LG abandona la producción de televisores 8K, acelerando la desaparición del formato en el mercado de consumo

Alejo I
Los EOLianos que hayan estado pendientes de las noticias del todavía reciente CES 2026 se habrán percatado de la ausencia de novedades relacionadas con el formato 8K. Poco a poco los escasos fabricantes que daban soporte a esta tecnología a través de televisores de consumo han ido replegándose, y tras la retirada de Sony y TCL, LG ha anunciado que también abandonará este mercado.

Según informa FlatPanelsHD, que ha obtenido su información a través de fuentes oficiales, no solo LG ha cesado la producción de televisores 8K, que en su gama adoptaban la denominación comercial Real 8K, sino que además ha paralizado (que no necesariamente cancelado) el desarrollo de paneles a dicha resolución.

LG, cabe recordar, fue uno de los primeros fabricantes en comercializar televisores compatibles con contenidos 8K, comenzando en 2019 con el lanzamiento del LG Signature Z9, un modelo de 88 pulgadas que fue refrescado en 2023. Sin embargo, sus últimos lanzamientos han utilizado íntegramente paneles 4K, hasta el punto de que las últimas notas de prensa obviaban por completo la cuestión de la resolución, lo cual ilustraba con bastante claridad una percepción de total desinterés.

La gama 8K de LG se englobaba bajo el sello Signature, reservado a sus productos domésticos más punteros.

El fracaso del formato 8K se puede atribuir a una suma de factores. Por un lado se daban problemas de compatibilidad en función de la fuente, como los televisores 8K que no funcionaban con la señal 8K de PlayStation 5 Pro al no incorporar compresión DSC en sus conectores HDMI 2.1. Por otro, es evidente la falta de contenido abundante y de calidad, y es que aunque muchas películas clásicas han sido digitalizadas directamente a 8K, su lanzamiento se ha realizado en 4K... y pocos cinéfilos (ya de por sí un segmento muy de nicho) van a querer un televisor de alta gama solo para reproducir contenido escalado.
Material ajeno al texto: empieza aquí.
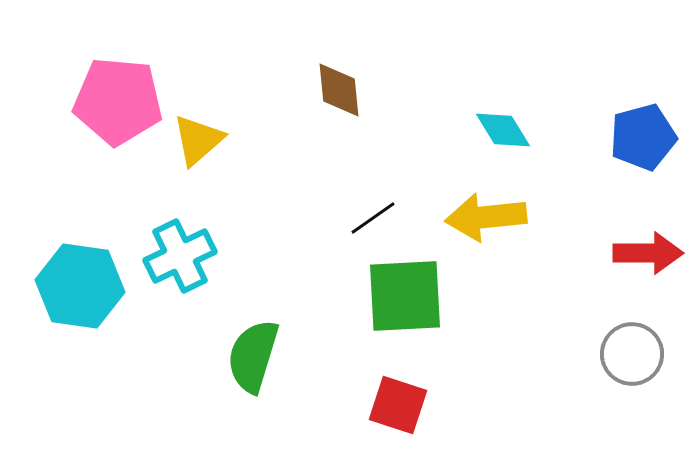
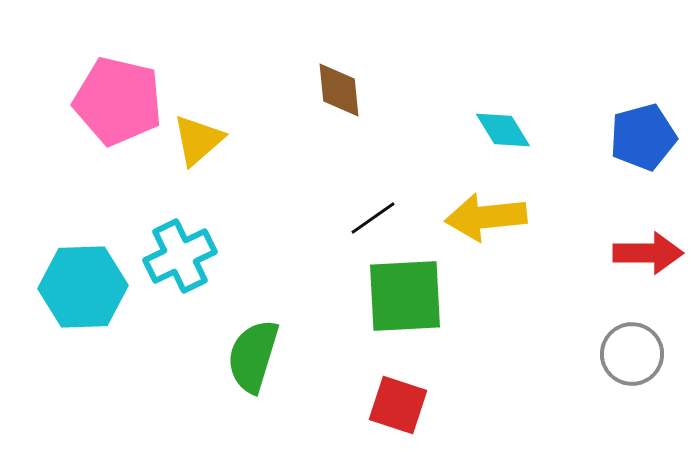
pink pentagon: rotated 8 degrees clockwise
cyan hexagon: moved 3 px right, 1 px down; rotated 10 degrees counterclockwise
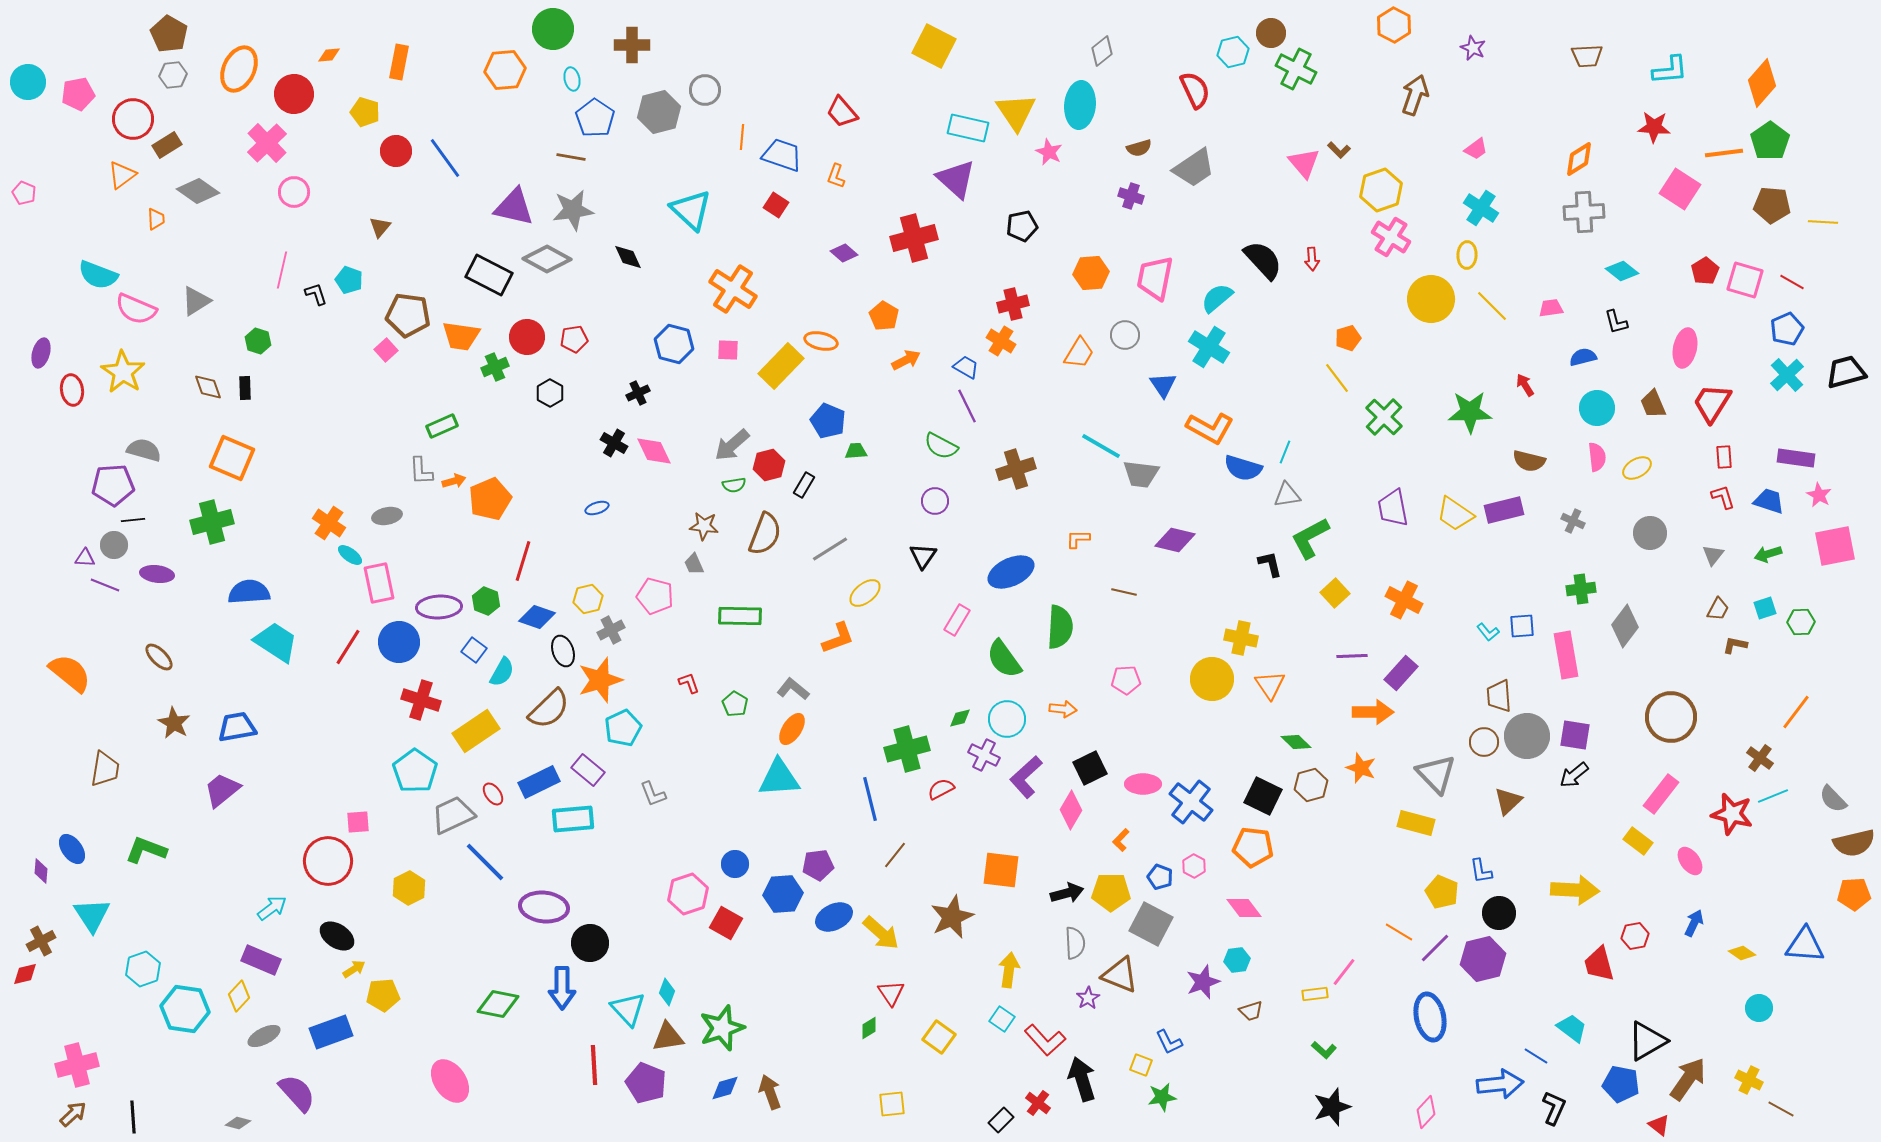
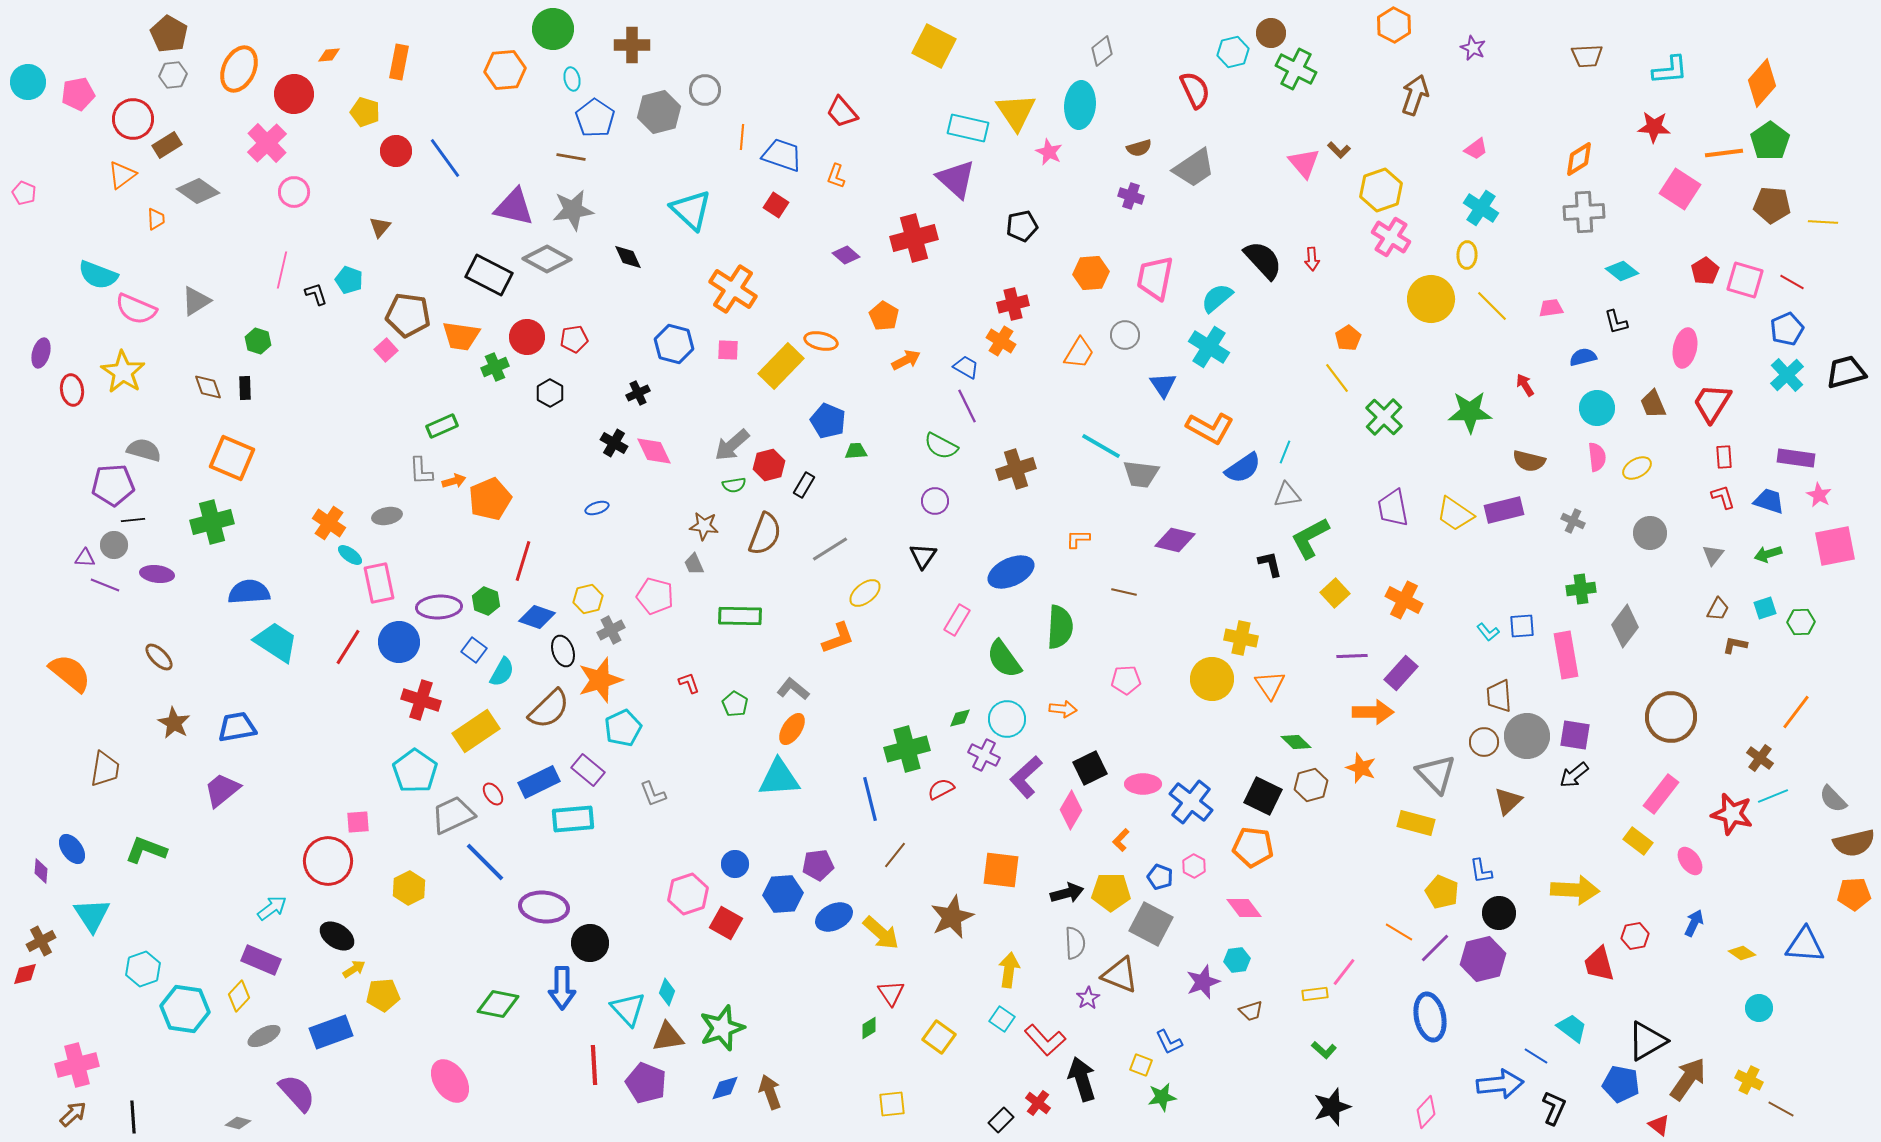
purple diamond at (844, 253): moved 2 px right, 2 px down
orange pentagon at (1348, 338): rotated 15 degrees counterclockwise
blue semicircle at (1243, 468): rotated 51 degrees counterclockwise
Con la despedida de LG, Samsung se queda defendiendo el fuerte en solitario con sus modelos NeoQLED, renovados en 2025. Una situación difícilmente sostenible, puesto que los estudios y plataformas de streaming tendrán aún menos alicientes para publicar contenidos nativos a 8K si no hay un ecosistema de productos lo suficientemente amplio. Los augurios para el futuro de los televisores 8K son, por tanto, nefastos.